┌─ The records
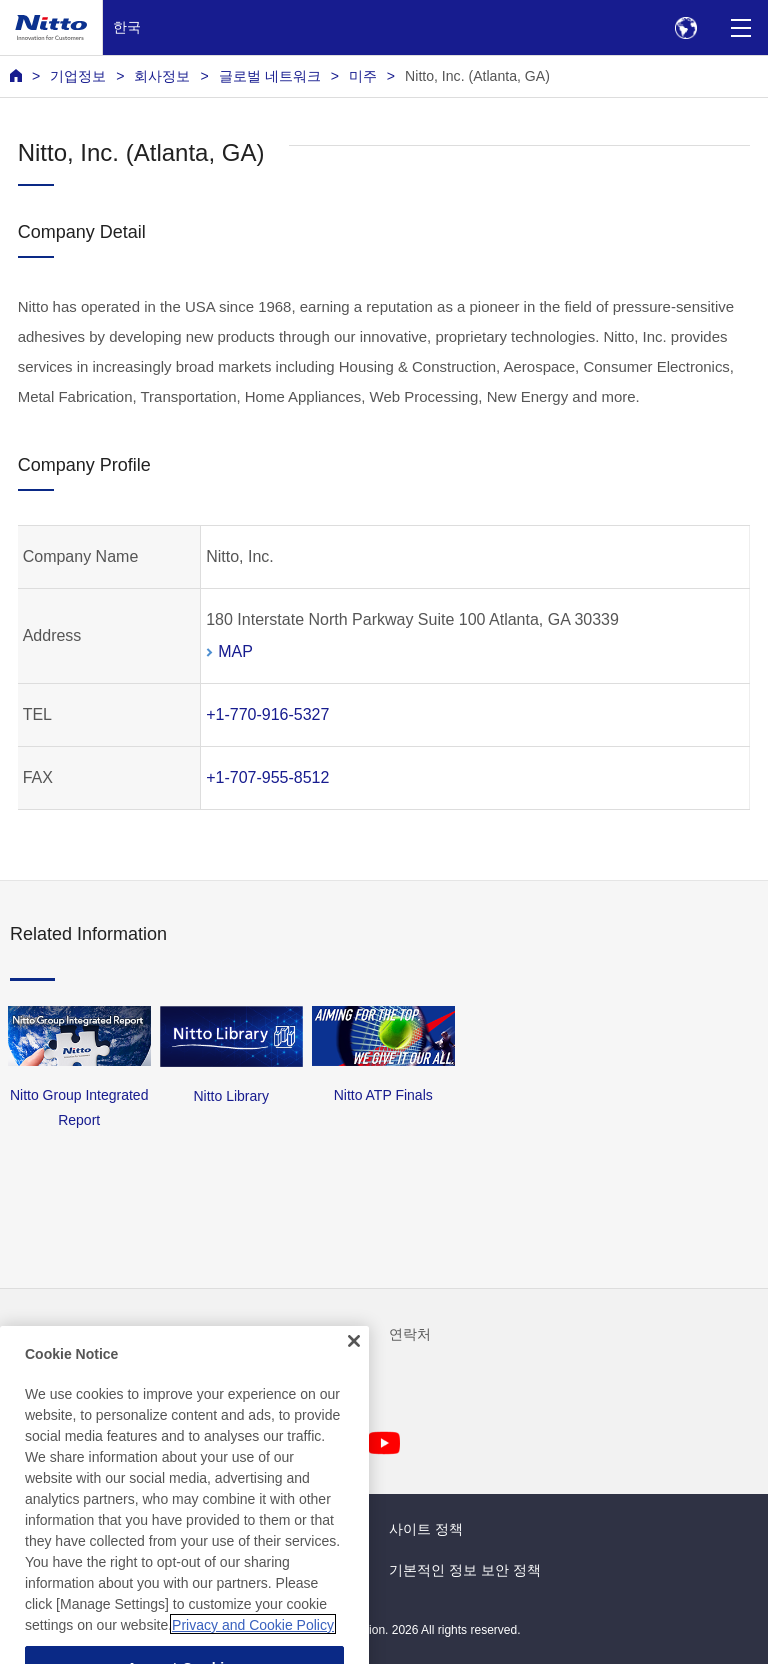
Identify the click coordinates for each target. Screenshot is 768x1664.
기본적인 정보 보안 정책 (465, 1570)
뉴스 (24, 1334)
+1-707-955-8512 (267, 777)
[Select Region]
└─
*Work request*: Transcribe each entry above without alteration, but keep the pictures out.

*Exercise answer*:
Identify the click coordinates for each target. Screenshot is 768x1664.
기본적인 정보 보안 정책 (465, 1570)
뉴스 (24, 1334)
+1-707-955-8512 (267, 777)
[Select Region]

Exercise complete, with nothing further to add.